Top of EXTRACTED RECORDS

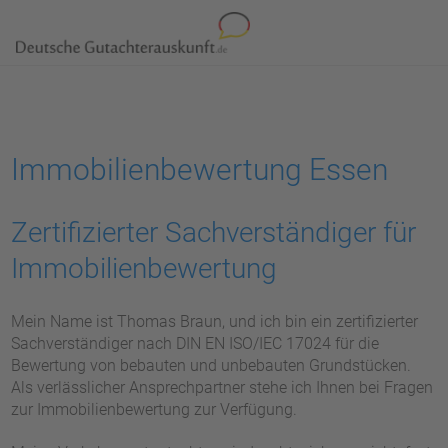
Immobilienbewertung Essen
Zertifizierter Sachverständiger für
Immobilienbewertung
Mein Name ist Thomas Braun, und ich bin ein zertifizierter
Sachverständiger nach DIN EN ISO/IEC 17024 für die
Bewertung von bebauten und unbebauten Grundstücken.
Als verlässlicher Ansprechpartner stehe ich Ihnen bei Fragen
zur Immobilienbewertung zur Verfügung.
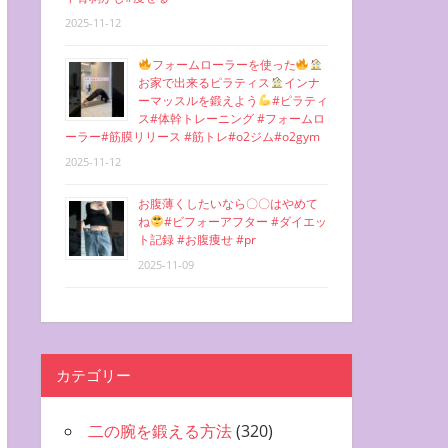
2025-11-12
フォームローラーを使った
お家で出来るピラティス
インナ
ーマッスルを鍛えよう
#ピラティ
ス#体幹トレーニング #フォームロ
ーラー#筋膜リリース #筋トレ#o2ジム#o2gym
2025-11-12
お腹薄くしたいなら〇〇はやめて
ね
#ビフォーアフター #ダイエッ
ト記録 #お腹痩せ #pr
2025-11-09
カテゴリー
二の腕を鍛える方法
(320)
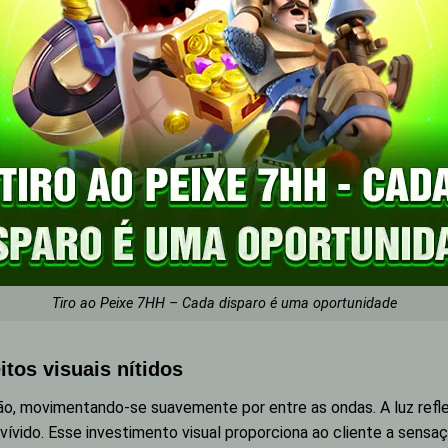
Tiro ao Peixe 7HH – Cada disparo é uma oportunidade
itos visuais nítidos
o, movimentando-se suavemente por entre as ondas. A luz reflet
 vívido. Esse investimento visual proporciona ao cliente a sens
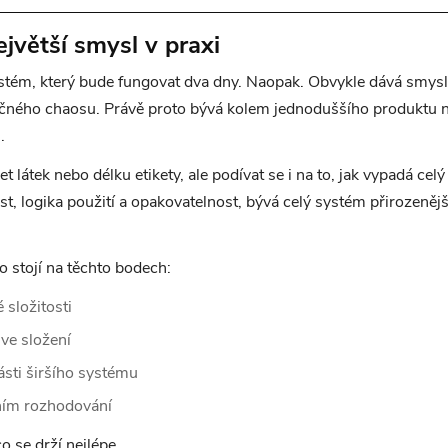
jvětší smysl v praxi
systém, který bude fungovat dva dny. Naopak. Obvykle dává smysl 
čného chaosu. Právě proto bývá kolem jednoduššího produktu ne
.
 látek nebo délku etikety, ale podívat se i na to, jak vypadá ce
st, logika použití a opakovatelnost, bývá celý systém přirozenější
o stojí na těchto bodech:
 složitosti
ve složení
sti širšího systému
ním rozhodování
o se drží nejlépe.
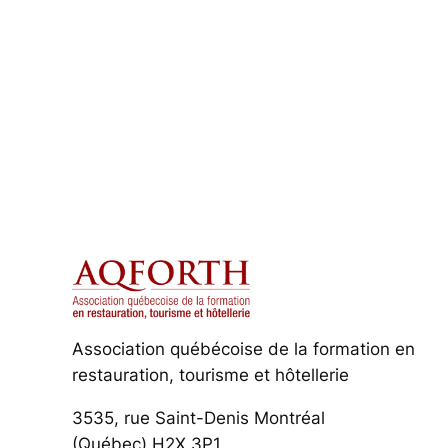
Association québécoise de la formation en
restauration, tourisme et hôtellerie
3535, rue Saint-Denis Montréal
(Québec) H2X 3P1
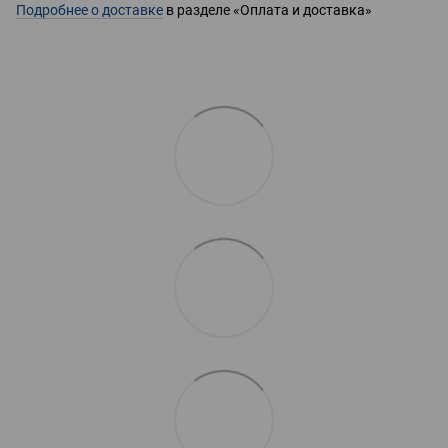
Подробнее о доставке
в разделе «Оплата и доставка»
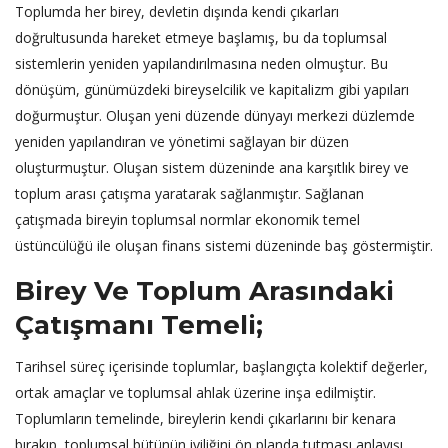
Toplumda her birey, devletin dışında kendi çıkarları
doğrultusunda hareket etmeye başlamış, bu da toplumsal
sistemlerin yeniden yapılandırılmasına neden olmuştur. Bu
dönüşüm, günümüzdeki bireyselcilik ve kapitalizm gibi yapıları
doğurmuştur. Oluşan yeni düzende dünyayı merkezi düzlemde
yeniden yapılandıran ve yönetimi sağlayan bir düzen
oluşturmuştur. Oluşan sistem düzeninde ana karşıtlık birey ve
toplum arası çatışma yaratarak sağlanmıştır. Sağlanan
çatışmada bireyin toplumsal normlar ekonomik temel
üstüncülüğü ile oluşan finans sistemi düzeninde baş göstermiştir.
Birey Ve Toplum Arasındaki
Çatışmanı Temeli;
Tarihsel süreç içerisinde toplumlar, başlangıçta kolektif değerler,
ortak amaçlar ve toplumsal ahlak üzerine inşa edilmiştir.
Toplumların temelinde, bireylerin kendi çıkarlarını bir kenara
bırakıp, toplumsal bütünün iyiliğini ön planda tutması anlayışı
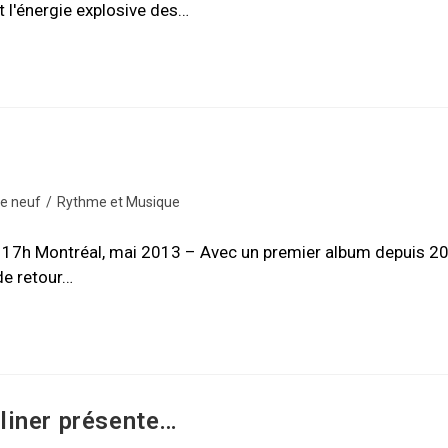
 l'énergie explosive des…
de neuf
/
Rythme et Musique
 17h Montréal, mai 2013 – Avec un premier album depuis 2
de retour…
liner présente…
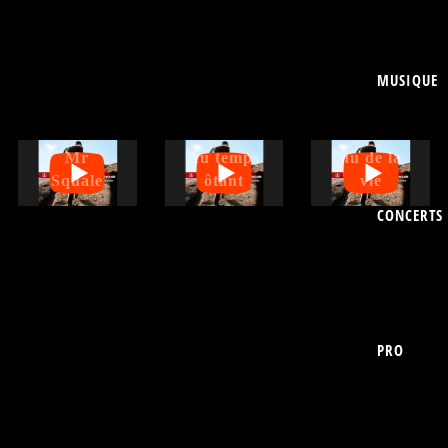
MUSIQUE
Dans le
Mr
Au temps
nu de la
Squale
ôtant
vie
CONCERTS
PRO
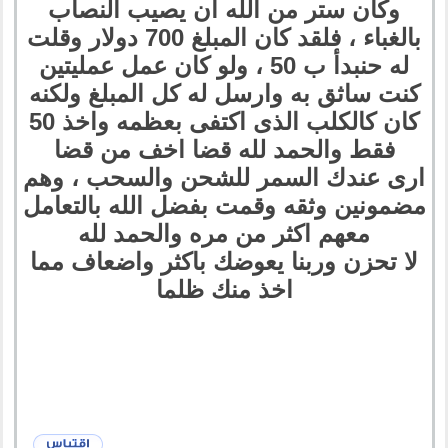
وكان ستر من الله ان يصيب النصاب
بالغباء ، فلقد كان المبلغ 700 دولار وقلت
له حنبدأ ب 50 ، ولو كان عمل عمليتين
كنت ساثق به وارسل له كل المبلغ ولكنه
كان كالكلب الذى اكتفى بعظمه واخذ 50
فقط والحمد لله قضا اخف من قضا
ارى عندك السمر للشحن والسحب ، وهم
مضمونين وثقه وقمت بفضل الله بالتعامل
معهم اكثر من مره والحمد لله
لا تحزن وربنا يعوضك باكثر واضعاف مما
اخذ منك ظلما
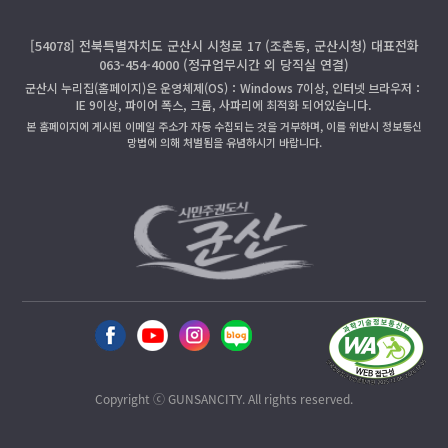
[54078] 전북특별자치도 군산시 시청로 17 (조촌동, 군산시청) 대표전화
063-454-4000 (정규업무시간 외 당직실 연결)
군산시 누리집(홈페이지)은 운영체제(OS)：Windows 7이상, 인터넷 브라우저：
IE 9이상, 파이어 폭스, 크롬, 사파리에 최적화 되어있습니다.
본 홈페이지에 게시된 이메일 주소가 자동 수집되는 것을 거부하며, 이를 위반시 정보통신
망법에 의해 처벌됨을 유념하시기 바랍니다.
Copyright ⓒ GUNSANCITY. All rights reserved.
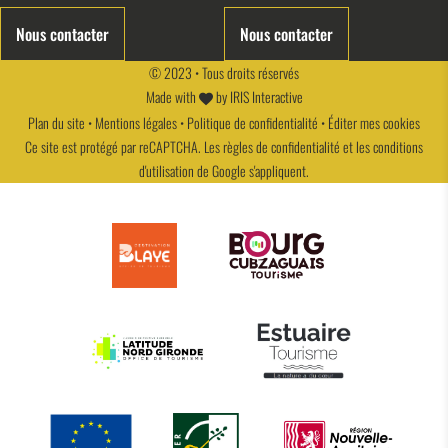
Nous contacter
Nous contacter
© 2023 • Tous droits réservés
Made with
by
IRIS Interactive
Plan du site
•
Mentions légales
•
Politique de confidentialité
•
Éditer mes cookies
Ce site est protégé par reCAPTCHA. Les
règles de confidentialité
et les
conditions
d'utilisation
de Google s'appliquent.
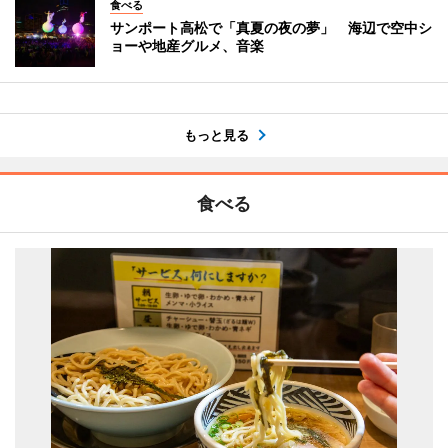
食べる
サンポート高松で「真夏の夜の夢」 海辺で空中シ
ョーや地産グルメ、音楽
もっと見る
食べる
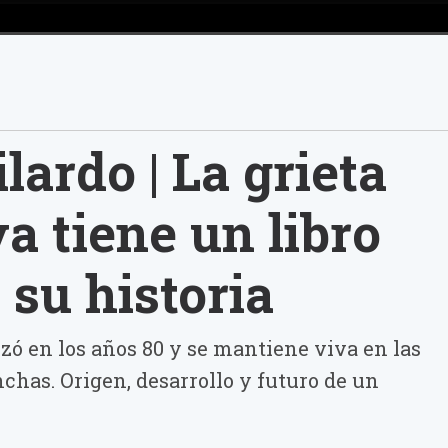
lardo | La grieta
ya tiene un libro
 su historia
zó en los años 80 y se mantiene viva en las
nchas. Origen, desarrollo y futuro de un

Bottom of EXTRACTED RECORDS

With the pictures left out, give again exactly the lines from the one that contains "IRIS Interactive" through the final line of the data above.

TASK RESPONSE:
IRIS Interactive
Plan du site
•
Mentions légales
•
Politique de confidentialité
•
Éditer mes cookies
Ce site est protégé par reCAPTCHA. Les
règles de confidentialité
et les
conditions
d'utilisation
de Google s'appliquent.
食べる
サンポート高松で「真夏の夜の夢」 海辺で空中シ
ョーや地産グルメ、音楽
もっと見る
食べる
lardo | La grieta
ya tiene un libro
 su historia
zó en los años 80 y se mantiene viva en las
nchas. Origen, desarrollo y futuro de un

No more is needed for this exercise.